LaBello v. Albany Medical Center Hospital

Yesawich Jr., J. (dissenting).

We respectfully dissent and vote to affirm Supreme Court’s order.

We cannot subscribe to the premise necessarily underlying the majority’s decision, that the infant’s cause of action accrued before he was born. Although in most instances a malpractice action accrues when the act of malpractice is committed, that is also ordinarily the first time at which the injured party could possibly allege all of the elements of the tort.* Here, however, this specific "rule” must yield to the general principle that no action can accrue until the plaintiff has a legal right to relief (see, Kronos, Inc. v AVX Corp., 81 NY2d 90, 94); inasmuch as there could be no liability until the infant was born alive (see, Endresz v Friedberg, 24 NY2d 478, 485-486; Scott v Capital Area Community Health Plan, 191 AD2d 772, 774), his claim could not have been stated, and therefore could not have accrued, until that time; accordingly, it should not be considered time barred.

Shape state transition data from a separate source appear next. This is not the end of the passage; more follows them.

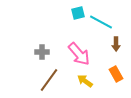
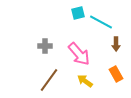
gray cross: moved 3 px right, 6 px up
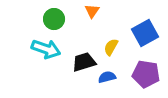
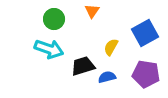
cyan arrow: moved 3 px right
black trapezoid: moved 1 px left, 4 px down
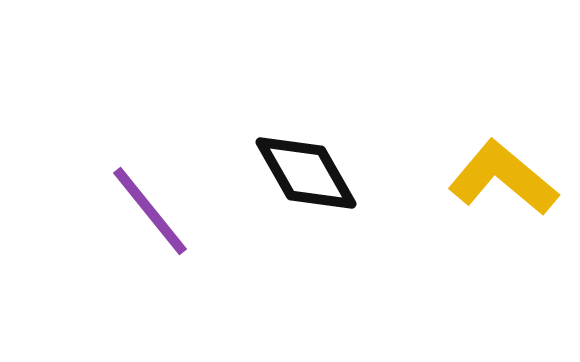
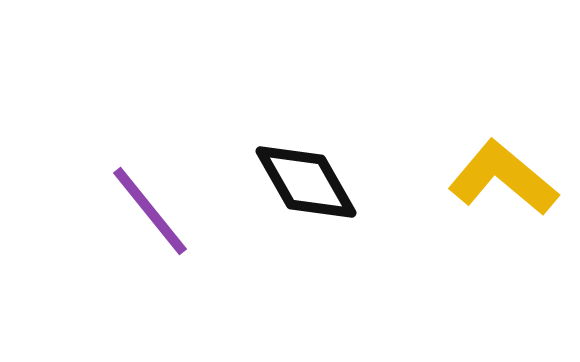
black diamond: moved 9 px down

Nor do we believe that the distinction between a "cause of action”, which the majority claims accrues when the malpractice is committed, and the infant’s "right of action”, which it *303admits does not mature until birth, compels a different result. In fact, it would appear that, if this distinction is not wholly illusory, it is only the latter which triggers the running of the limitations period. Notably, in Jacobus v Colgate (217 NY 235) a "cause of action” was defined as " 'the right to prosecute an action with effect’ ” (supra, at 241, quoting Patterson v Patterson, 59 NY 574, 578), and it was explained that " '[i]t is not possible for one at the same time to have a cause of action and not to have the right to sue’ ” (supra, at 241, quoting Walters v City of Ottawa, 240 Ill 259, 263, 88 NE 651). Thus, it would appear that a cause of action cannot accrue until there is a right of action, as that term is defined by the majority. "The rule”, as Judge Cardozo noted, "is that the Statute of Limitations does not begin to run against a suitor until the state has supplied him with a tribunal in which his suit may be maintained”, and furthermore, "[a] cause of action does not accrue until its enforcement becomes possible” (Jacobus v Colgate, supra, at 244-245). Hence, inasmuch as the infant could not have brought suit in any tribunal until he was born, we are of the opinion that the limitations period could not begin to run against him prior to that time.

Mercure and Crew III, JJ., concur with White, J.; Yesawich Jr., J., and Mikoll, J. P., dissent in a separate opinion by Yesawich Jr., J.

Ordered that the order is modified, on the law, without costs, by reversing so much thereof as granted the motion dismissing the third and fourth affirmative defenses in the answer; motion denied to that extent; and, as so modified, affirmed.

Significantly, in none of the cases cited by the majority has it been held that an infant plaintiff’s cause of action was barred because it accrued prior to his or her birth. In the only one of those cases to have reached the Court of Appeals (Jorge v New York City Health & Hosps. Corp., 164 AD2d 650, revd on other grounds 79 NY2d 905), the parents were clearly seeking redress for their own damages, for they claimed that had malpractice not been committed, they would have terminated the pregnancy (see, supra, at 651). And in Branigan v DeBrovner (197 AD2d 270), the Court did not need to address the question raised here, because the continuous treatment doctrine tolled the limitations period for both the mother and her son.